Some of the new technology in sights and releases and stuff is pretty impressive but I look at it this way, as far as hunting goes, people were taking game just as impressive as the animals today, but did it with 40 pount recurves with no sights. So why is a sight and release so necessary today?

Just my two cents. =)


----------



## BowHunter6666

Flip35 said:


> I also shoot the same way. I tend to focus more on the target and the small spot I want to arrow to go more than the actual arrow. I try to picture the arrow flight, and more often than not, it does what I predict it will. It just comes with a little experience I guess. But like you said, just look at where you want it to go and within 10 arrows it's there.
> 
> I think this is my favorite way to shoot. I like to watch my arrow fly, and I see it as more of a challenge than with a release and sight. Plus, you win some, you lose some. Some days the arrow and you are one and it goes wherever you tell it to go. Other days, you'd be better throwing the dang thing.
> 
> Some of the new technology in sights and releases and stuff is pretty impressive but I look at it this way, as far as hunting goes, people were taking game just as impressive as the animals today, but did it with 40 pount recurves with no sights. So why is a sight and release so necessary today?
> 
> Just my two cents. =)


I agree do you shoot the same style as me or diffrent? Isnt the Reflex Excursion a short bow how do you shoot it with fingers?


----------



## Flip35

Hi Bowhunter,

Yeah I pretty much shoot the same way I think. Split fingers, my middle finger anchors in the corner of my mouth. I pretty much try to picture the flight of the arrow and I have been able to, lately, get my concentration right. I focus on the x or whatever spot I am shooting at and just stare and concentrate on it and i seem to get almost tunnel vision where the only thing in focus is that spot, then I draw, never taking my eye off the spot, and I am pretty accurate shooting this way.
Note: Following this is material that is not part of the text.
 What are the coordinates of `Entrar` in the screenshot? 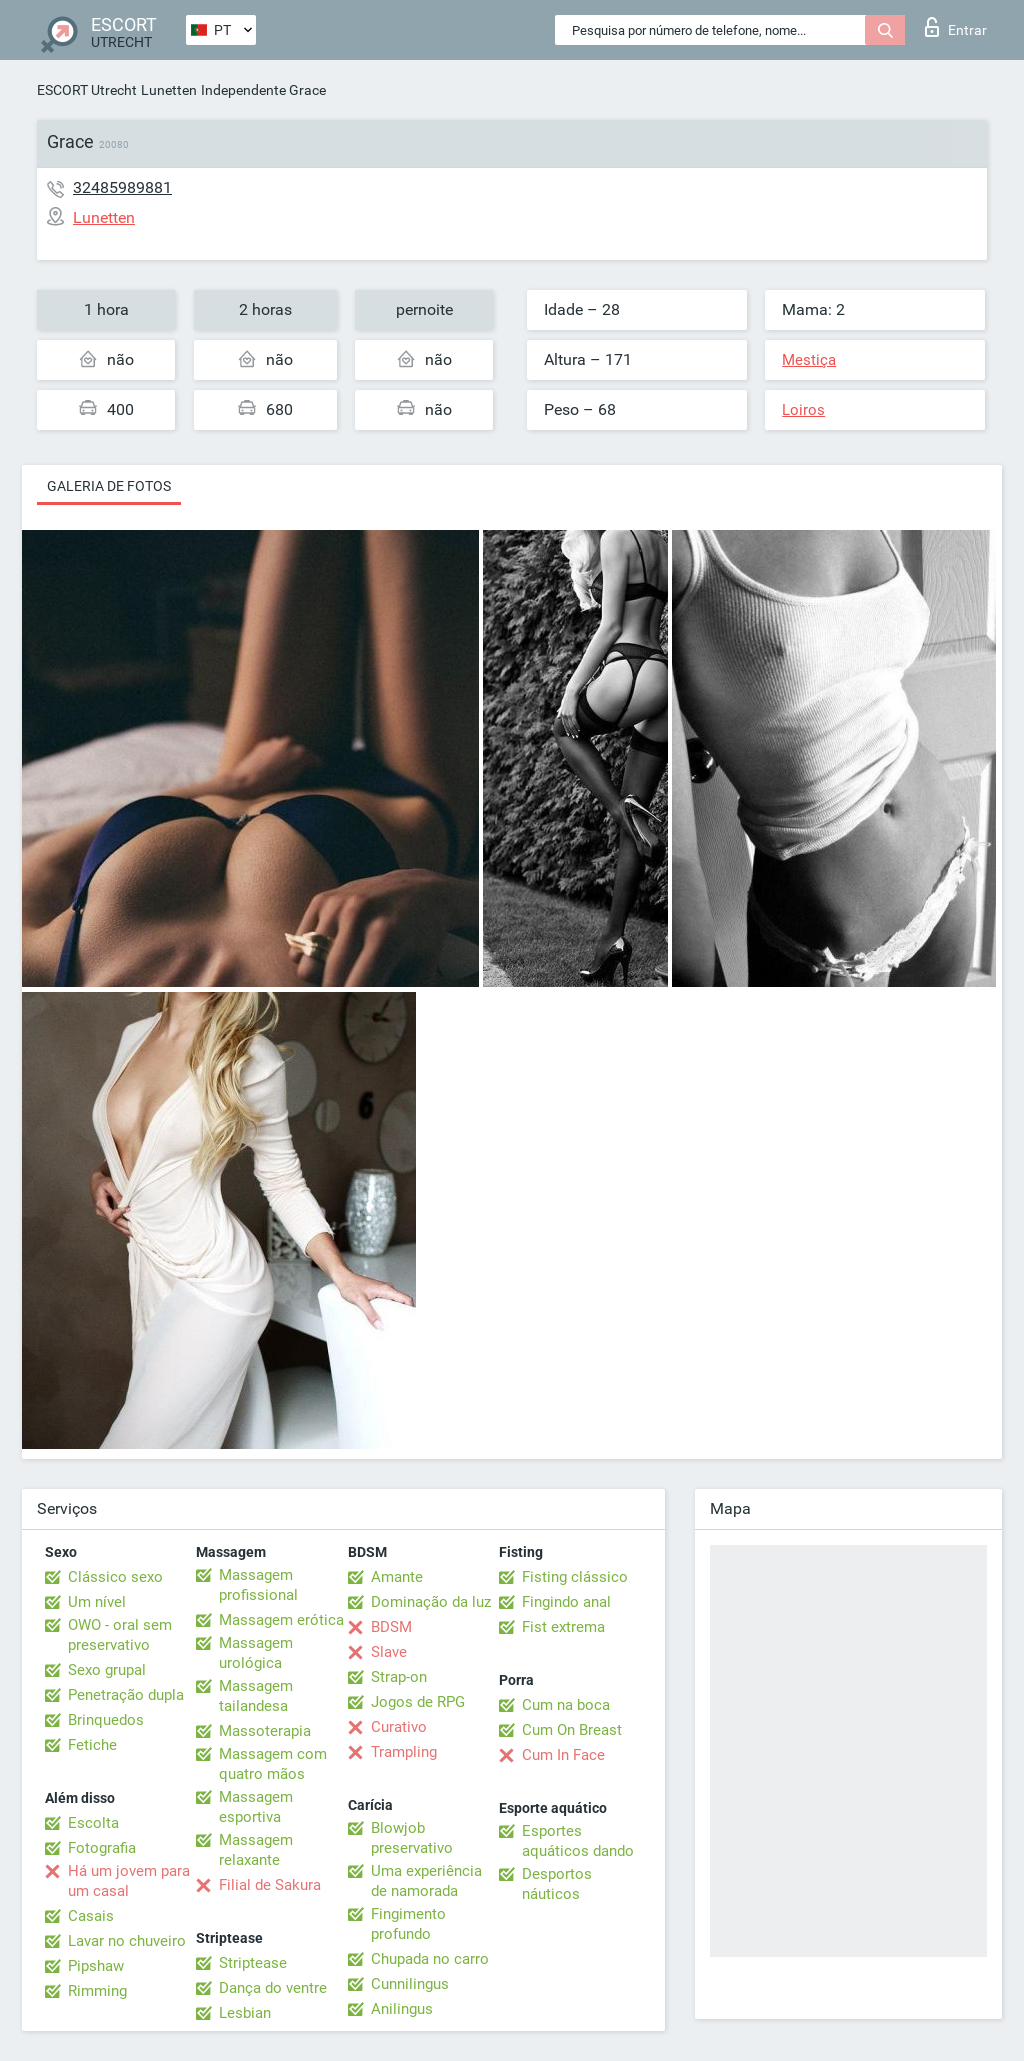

Yeah I think my bow is like 34.5 ata. Pretty short for a fingers bow, but it's the one I got, and I like the way it feels. I would probably be more accurate with a longer bow, but for now, I am very satisfied with the results I am getting. Not much finger pinch, I think the cams rotate out and make the string angle not as bad.


----------



## deadeyedon

thenockpoint1 shoots instinctive with fingers and his Martin Cougar. Out to 40 yards he is lethal. Most of the posts seem to be confused with what is intinctive and what is point of aim style. We shoot indoors for dollars(fold it up until just the head on the bill shows and then shoot the head. He beats most everybody most of the time. that includes FS, BHFS etc.


----------